It isn't hard to see why Wind Chill is getting left out in the cold in the US theatrical market. As messy and confusing as it often is, however, this misfit horror thriller - produced, originally for Revolution Studios, by the UK's Blueprint Pictures and Steven Soderbergh's Section Eight - still has some merits, including a strong performance from British lead Emily Blunt and flashes of promise from director Gregory Jacobs.
The merits probably won't be enough to produce a significant box office take but they could draw some curious genre fans and a few indie film aficionados when the film reaches the DVD market.
Sony's TriStar Pictures opened the film (with minimal advertising support) this weekend on just 42 screens in 10 North American markets. With several wide-release genre films hitting the marketplace at the same time, and with Spider-Man 3 just around the corner, Wind Chill's domestic theatrical run seems likely to be short, though Blunt's growing US reputation (after her award-winning appearance in The Devil Wears Prada) could shift a few multiplex tickets.

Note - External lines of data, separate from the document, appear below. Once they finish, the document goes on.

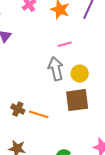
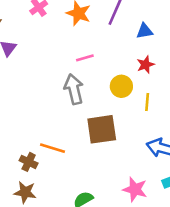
yellow circle: (80, 74) -> (121, 86), moved
brown cross: (18, 109) -> (29, 162), moved

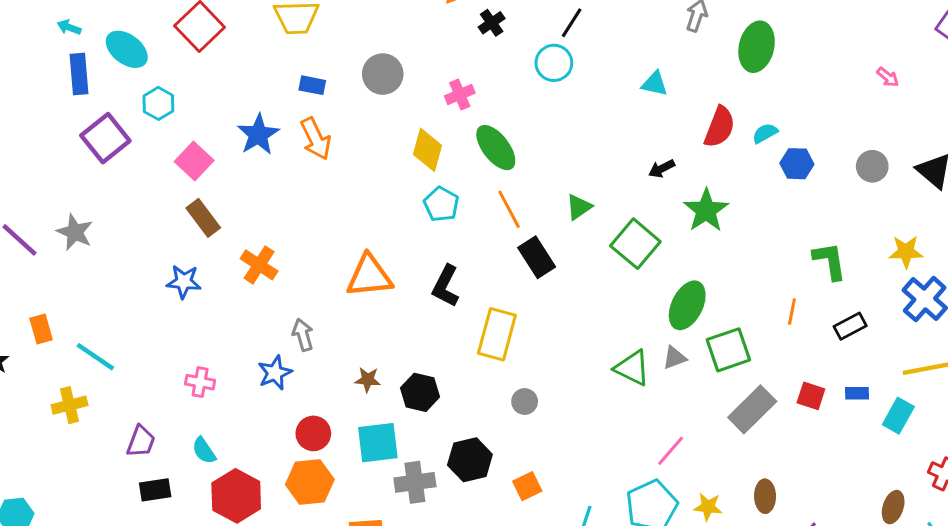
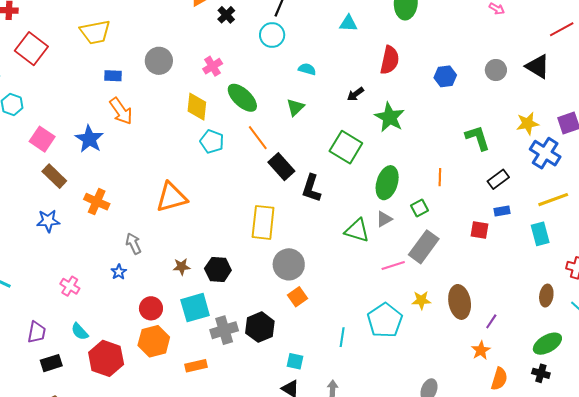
cyan triangle: (655, 84) -> (348, 23), moved
cyan semicircle: (765, 133) -> (307, 69), moved, turned 54
blue star: (258, 135) -> (89, 139), moved
green triangle: (579, 207) -> (295, 107), moved
black L-shape: (446, 286) -> (311, 188), moved
orange line: (792, 312) -> (440, 177), moved
green square: (728, 350) -> (419, 208), size x0.6
blue star: (275, 373) -> (119, 272), size x0.7
pink cross: (200, 382) -> (70, 286), turned 30
blue rectangle: (857, 393) -> (502, 211), moved
gray circle: (525, 401) -> (289, 264), size x1.8
gray rectangle: (752, 409) -> (424, 247), moved
cyan rectangle: (898, 416) -> (540, 234), turned -35
pink line: (671, 451) -> (393, 265), moved, turned 40
black hexagon: (470, 460) -> (260, 327), moved
orange square: (527, 486) -> (298, 297), moved
brown ellipse: (765, 496) -> (460, 302), size x1.5
yellow star: (708, 507) -> (421, 300), moved

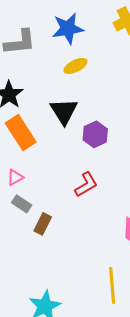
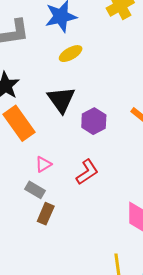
pink triangle: (15, 177) -> (43, 164), moved
gray rectangle: (22, 204) -> (35, 190), moved

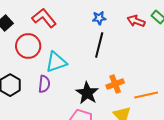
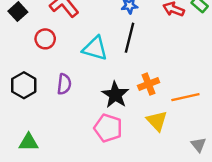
red circle: (28, 46) -> (45, 39), size x0.7
cyan triangle: (56, 62) -> (95, 48), moved, turned 35

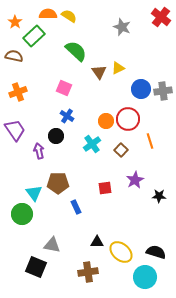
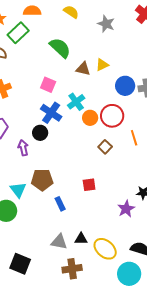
yellow semicircle: (69, 16) -> (71, 12), moved
brown triangle: (99, 72) -> (83, 69), turned -42
blue cross: (67, 116) -> (51, 113), size x1.5
cyan cross: (92, 144) -> (76, 102), moved
purple star: (135, 180) -> (126, 209), moved
gray triangle: (52, 245) -> (59, 242), moved

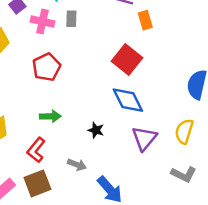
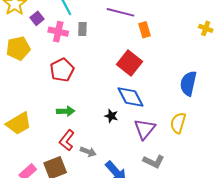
black star: (96, 130) -> (111, 116), moved
red L-shape: (36, 150) -> (67, 140), moved
gray L-shape: (184, 174) -> (154, 162), moved

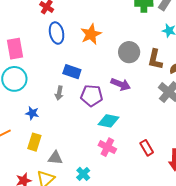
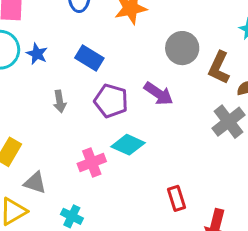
gray arrow: (59, 93) -> (60, 101), moved, turned -32
blue star: (32, 113) -> (37, 54), moved
pink cross: (107, 147) -> (92, 163), moved, turned 30
cyan cross: (83, 174) -> (72, 216), turned -32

Sony Pictures Releasing International's plans for the film in other territories are not clear, but in the UK Blunt - who's well known at home for her stage and TV work as well as features including My Summer Of Love - will be a bigger selling point.
True to the film's initially spare feel, none of the characters in the script by Joseph Gangemi and Steven Katz (Shadow Of The Vampire) are named. Blunt plays a sexy but prickly college student who answers an ad offering a ride home for the Christmas holiday. Co-star Ashton Holmes (from A History Of Violence and TV's Boston Legal) plays the serious-minded philosophy student in whose dilapidated car the two set off for a long drive through a wintry landscape.

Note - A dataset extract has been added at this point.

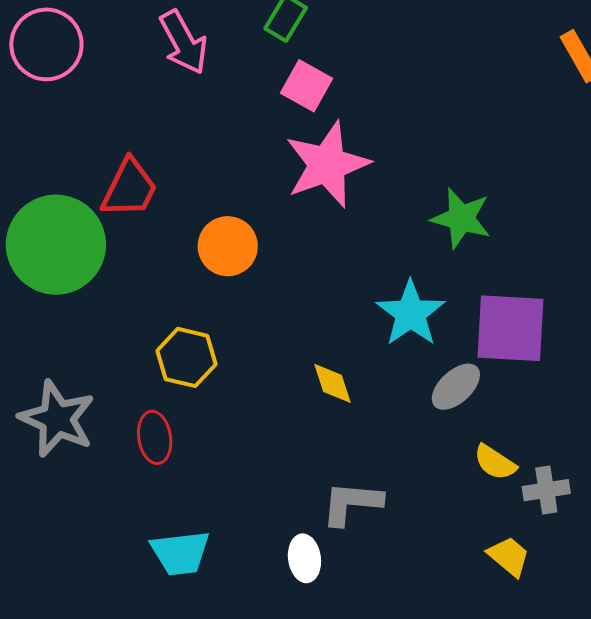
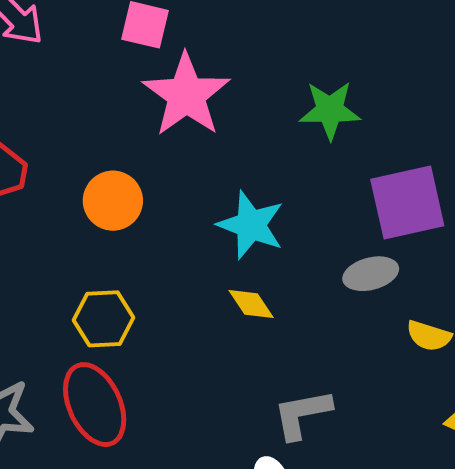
cyan star: (411, 313) -> (251, 225), moved
gray ellipse: (456, 387) -> (371, 274), turned 44
red ellipse: (155, 437) -> (95, 405), size x1.6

Jacobs - a Soderbergh protege who previously made Criminal, the US version of Argentinian caper hit Nine Queens - shoots the first half of the story with admirable restraint. Except for a stop-off in the traditional creepy gas station, the focus is on the awkward relationship between the two students, who obviously move in different circles of college society.
Though they sometimes seem talky, the car scenes give the two main characters the kind of dimension that's rarely offered in genre pictures. And Blunt's performance in particular gives the girl an interesting mix of bitchiness, strength and vulnerability.

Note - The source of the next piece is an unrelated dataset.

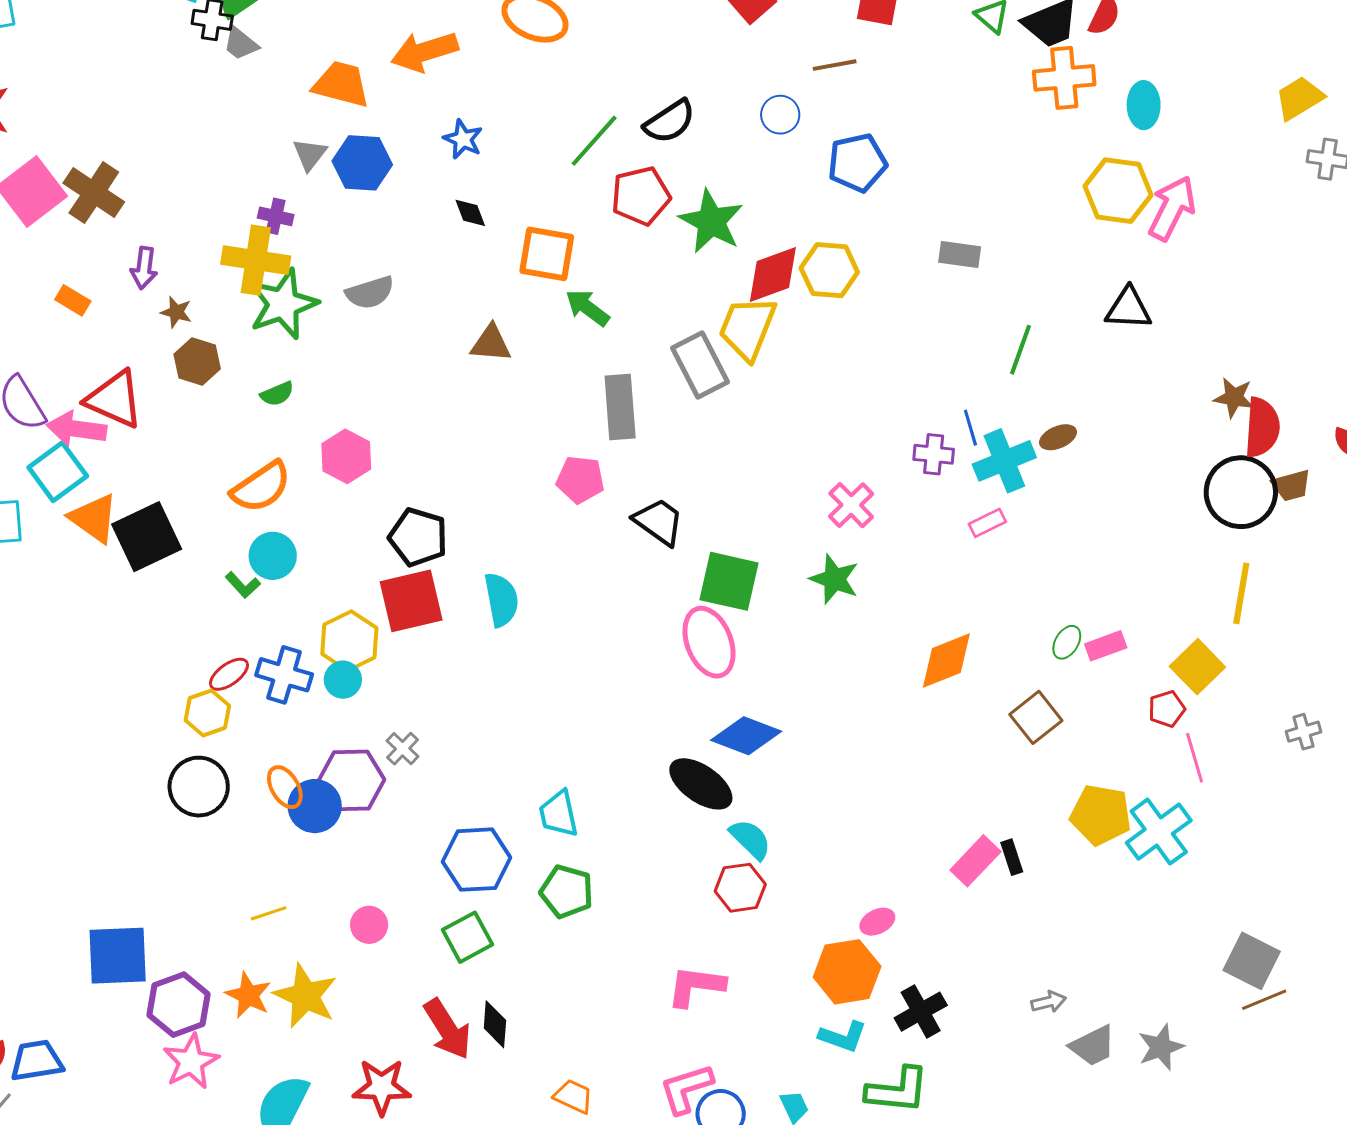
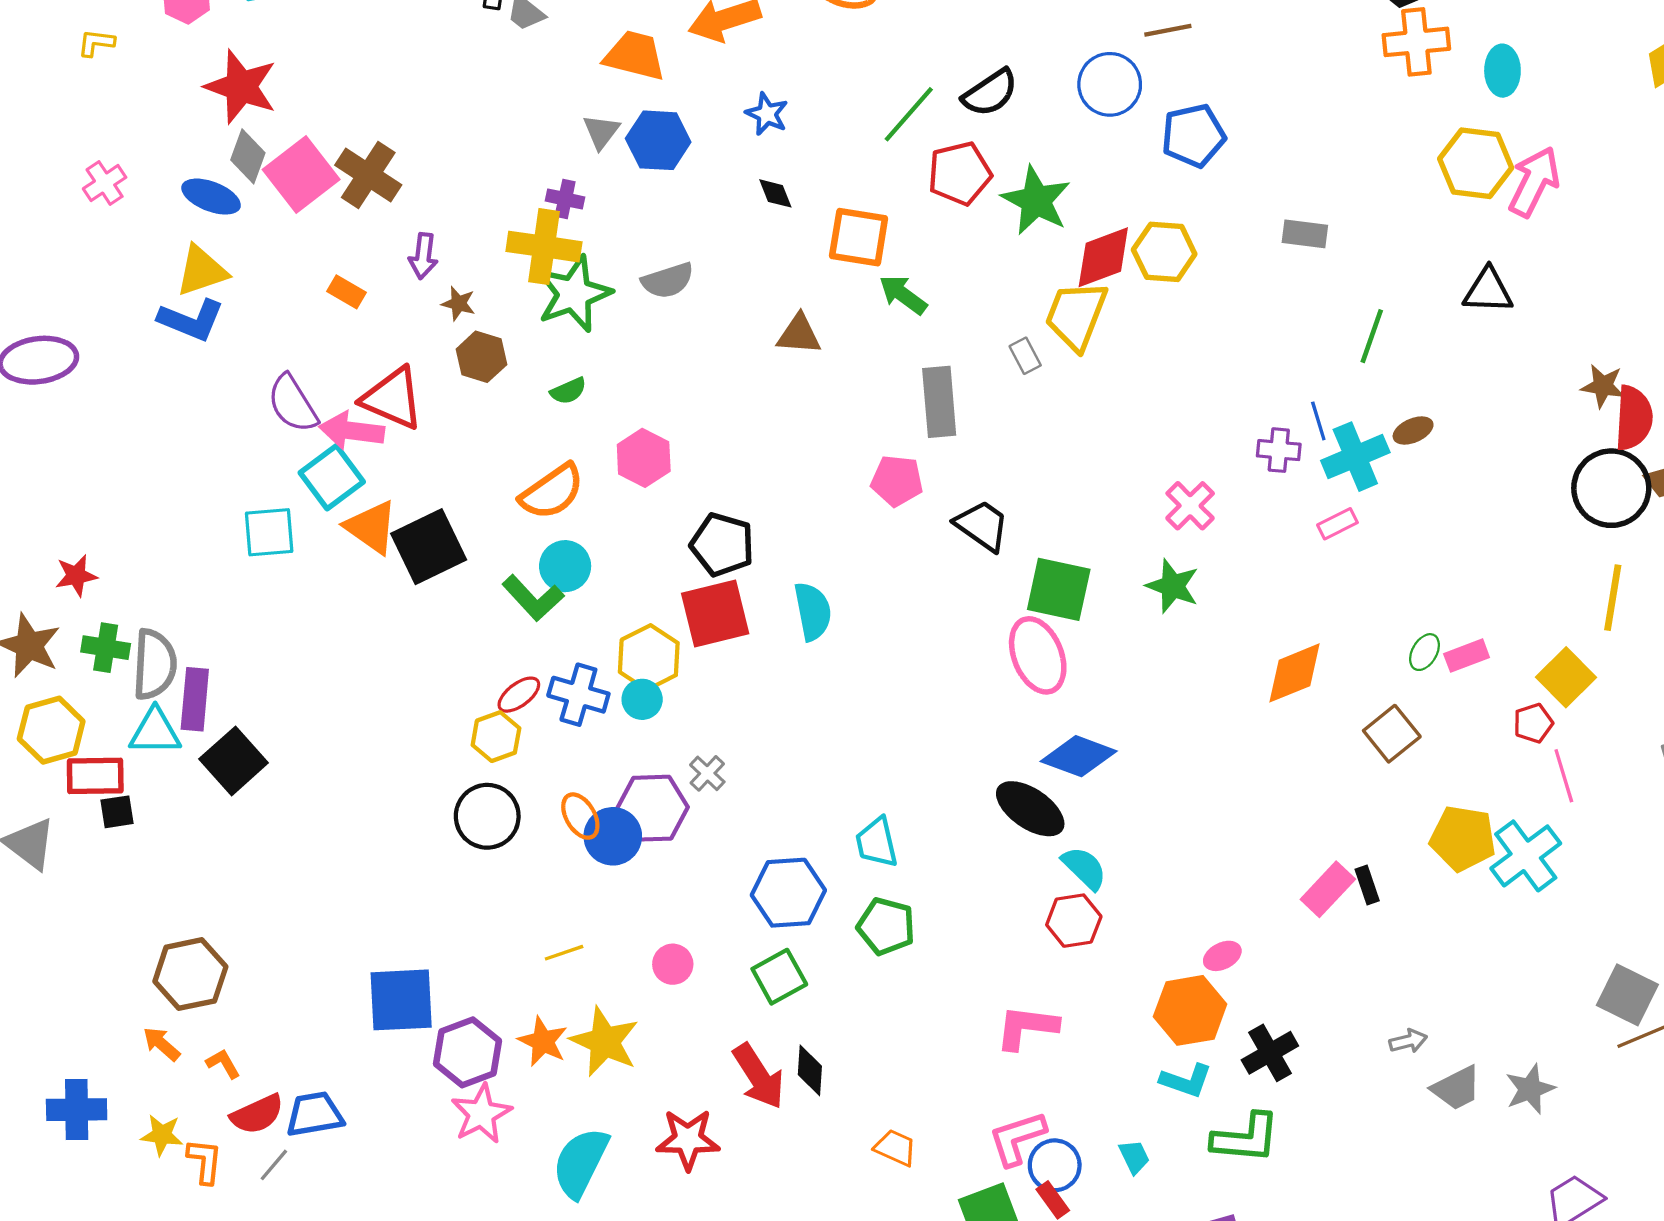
blue circle: (780, 115) -> (1110, 84), size x1.5
gray rectangle: (700, 365) -> (1025, 356), size x0.5
green L-shape: (243, 585) -> (533, 598), size x1.6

Taking a shortcut through a snowbound forest, the pair are driven off the road and stranded just as night is falling. After a few teasing false shocks, the film now turns into an odd mix of slasher tale, ghost story and psychological chiller.
The mysterious figures that begin to move about in the forest - and a visit from a threatening highway patrolman (Donovan) - ramp up the suspense, but after a while the story seems to stall.
The mystery - apparently involving a decades-earlier string of deaths and Friedrich Nietzsche's theory of eternal recurrence - turns out to be too baffling to have any narrative worth. And Jacobs just adds to the confusion by trying to spice things up with some David Lynch-style time- and identity-shifting.